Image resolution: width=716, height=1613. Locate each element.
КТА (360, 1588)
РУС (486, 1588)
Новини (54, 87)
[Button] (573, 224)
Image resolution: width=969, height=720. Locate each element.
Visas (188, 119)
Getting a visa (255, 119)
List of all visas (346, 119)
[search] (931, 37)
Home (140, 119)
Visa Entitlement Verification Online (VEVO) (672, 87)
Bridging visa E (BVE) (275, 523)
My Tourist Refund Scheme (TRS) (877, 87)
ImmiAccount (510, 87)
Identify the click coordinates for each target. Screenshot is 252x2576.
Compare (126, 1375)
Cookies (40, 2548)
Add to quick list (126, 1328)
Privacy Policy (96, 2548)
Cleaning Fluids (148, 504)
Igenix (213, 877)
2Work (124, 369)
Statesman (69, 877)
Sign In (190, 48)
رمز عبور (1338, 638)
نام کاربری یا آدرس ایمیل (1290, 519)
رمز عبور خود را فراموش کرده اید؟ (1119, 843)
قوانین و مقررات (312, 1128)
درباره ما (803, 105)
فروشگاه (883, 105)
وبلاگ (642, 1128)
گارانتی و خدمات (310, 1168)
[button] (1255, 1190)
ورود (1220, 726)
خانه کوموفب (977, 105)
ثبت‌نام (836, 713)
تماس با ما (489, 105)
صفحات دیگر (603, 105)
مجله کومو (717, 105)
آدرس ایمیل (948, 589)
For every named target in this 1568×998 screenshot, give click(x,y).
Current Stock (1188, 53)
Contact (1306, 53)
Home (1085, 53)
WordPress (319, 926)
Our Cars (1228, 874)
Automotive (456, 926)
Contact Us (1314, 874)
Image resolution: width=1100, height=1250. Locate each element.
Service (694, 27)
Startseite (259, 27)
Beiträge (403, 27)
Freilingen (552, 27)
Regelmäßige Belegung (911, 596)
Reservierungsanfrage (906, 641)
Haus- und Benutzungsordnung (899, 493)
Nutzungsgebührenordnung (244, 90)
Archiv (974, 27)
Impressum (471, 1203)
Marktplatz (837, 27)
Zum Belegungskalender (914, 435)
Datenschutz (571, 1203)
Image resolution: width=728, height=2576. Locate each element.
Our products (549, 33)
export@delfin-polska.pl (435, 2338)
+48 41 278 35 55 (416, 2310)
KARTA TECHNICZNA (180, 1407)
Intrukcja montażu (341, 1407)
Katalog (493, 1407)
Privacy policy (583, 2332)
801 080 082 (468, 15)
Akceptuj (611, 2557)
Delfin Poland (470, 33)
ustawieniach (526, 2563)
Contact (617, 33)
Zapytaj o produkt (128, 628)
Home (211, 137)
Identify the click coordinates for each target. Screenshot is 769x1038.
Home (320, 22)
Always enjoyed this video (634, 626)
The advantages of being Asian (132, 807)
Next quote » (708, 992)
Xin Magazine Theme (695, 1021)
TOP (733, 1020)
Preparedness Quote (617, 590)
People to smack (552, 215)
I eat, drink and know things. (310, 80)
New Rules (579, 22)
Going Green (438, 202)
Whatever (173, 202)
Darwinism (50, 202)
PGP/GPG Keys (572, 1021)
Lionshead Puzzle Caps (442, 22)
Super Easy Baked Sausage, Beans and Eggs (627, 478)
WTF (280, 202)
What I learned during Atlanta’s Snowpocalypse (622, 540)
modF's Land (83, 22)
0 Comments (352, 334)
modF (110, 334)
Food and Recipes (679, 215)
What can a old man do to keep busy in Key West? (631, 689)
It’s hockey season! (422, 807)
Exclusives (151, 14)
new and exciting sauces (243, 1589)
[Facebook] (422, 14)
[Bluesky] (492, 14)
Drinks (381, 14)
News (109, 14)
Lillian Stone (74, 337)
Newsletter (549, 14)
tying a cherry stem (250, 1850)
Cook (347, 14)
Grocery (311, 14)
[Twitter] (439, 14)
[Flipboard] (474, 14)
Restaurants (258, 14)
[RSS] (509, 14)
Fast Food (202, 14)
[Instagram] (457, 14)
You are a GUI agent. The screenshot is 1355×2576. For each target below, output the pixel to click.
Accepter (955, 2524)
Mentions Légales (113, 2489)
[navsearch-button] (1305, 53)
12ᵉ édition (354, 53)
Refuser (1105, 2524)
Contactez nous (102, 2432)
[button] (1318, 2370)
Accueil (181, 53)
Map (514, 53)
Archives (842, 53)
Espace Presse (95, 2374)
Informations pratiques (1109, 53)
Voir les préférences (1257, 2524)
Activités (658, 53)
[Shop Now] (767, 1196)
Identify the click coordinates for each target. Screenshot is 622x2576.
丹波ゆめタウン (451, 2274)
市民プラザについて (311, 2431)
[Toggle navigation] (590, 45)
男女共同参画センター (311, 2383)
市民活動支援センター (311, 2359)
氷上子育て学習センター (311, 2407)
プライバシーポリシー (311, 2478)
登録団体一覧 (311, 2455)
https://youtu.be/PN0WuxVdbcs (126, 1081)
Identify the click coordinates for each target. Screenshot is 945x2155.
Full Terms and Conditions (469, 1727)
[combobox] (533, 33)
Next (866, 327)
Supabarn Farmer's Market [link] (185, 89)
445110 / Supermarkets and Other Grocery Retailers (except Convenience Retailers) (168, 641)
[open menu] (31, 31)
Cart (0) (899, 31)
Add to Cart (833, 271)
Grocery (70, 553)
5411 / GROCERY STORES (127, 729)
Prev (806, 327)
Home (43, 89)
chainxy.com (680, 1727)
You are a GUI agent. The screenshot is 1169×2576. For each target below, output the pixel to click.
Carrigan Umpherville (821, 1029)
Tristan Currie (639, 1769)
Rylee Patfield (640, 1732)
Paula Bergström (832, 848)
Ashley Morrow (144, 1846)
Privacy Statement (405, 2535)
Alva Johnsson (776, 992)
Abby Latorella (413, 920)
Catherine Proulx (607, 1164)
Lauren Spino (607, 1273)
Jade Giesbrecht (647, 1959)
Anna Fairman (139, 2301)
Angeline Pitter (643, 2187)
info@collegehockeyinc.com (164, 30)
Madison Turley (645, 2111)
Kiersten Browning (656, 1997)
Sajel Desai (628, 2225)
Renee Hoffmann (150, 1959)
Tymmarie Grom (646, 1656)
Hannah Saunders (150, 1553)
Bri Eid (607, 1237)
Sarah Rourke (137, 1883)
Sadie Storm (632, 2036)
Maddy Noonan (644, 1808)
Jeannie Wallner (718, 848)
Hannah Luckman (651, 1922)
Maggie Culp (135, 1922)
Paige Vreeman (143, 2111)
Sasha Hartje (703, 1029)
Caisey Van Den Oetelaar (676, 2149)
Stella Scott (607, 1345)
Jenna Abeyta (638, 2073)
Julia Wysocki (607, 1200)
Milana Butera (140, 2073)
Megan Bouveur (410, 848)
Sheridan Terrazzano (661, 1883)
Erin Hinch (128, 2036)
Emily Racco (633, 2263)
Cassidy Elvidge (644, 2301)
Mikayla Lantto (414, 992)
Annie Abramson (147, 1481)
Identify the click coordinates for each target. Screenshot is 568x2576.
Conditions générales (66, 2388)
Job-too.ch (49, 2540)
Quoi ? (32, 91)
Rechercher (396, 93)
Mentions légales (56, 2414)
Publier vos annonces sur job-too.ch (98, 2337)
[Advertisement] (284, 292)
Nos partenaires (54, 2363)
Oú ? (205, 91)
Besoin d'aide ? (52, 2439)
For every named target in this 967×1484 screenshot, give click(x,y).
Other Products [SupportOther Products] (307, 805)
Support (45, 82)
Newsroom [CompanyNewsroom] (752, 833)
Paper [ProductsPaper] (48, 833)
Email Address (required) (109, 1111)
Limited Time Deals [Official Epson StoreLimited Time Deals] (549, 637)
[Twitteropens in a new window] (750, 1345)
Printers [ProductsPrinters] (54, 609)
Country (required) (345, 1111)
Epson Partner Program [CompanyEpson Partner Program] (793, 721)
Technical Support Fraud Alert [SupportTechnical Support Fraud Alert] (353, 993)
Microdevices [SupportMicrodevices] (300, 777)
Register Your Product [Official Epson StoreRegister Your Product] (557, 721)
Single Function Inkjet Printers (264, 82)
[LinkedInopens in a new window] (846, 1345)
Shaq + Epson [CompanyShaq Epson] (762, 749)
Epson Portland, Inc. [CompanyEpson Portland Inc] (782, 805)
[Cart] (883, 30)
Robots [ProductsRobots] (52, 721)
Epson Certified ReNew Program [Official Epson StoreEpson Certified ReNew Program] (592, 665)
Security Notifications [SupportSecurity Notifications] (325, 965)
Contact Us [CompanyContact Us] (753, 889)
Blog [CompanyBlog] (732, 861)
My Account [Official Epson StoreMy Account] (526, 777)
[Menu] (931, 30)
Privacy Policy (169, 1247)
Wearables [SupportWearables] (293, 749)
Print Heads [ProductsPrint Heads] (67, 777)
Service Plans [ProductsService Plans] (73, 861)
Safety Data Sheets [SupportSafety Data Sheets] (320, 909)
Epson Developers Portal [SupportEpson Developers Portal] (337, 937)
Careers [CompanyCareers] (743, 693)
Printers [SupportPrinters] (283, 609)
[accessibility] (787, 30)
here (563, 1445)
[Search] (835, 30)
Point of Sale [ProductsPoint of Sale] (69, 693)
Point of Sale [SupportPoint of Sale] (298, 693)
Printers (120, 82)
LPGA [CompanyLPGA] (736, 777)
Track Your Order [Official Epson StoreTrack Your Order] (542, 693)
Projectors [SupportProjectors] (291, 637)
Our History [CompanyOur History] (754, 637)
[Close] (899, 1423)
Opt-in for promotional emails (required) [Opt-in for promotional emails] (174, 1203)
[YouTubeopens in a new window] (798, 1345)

● **EXERCISE DETAILS**:
Word for word, restate the lines above from the line containing "Super Easy Baked" through the line containing "What can a old", with both included and nothing else.

● **EXERCISE SOLUTION**:
Super Easy Baked Sausage, Beans and Eggs (627, 478)
WTF (280, 202)
What I learned during Atlanta’s Snowpocalypse (622, 540)
modF's Land (83, 22)
0 Comments (352, 334)
modF (110, 334)
Food and Recipes (679, 215)
What can a old man do to keep busy in Key West? (631, 689)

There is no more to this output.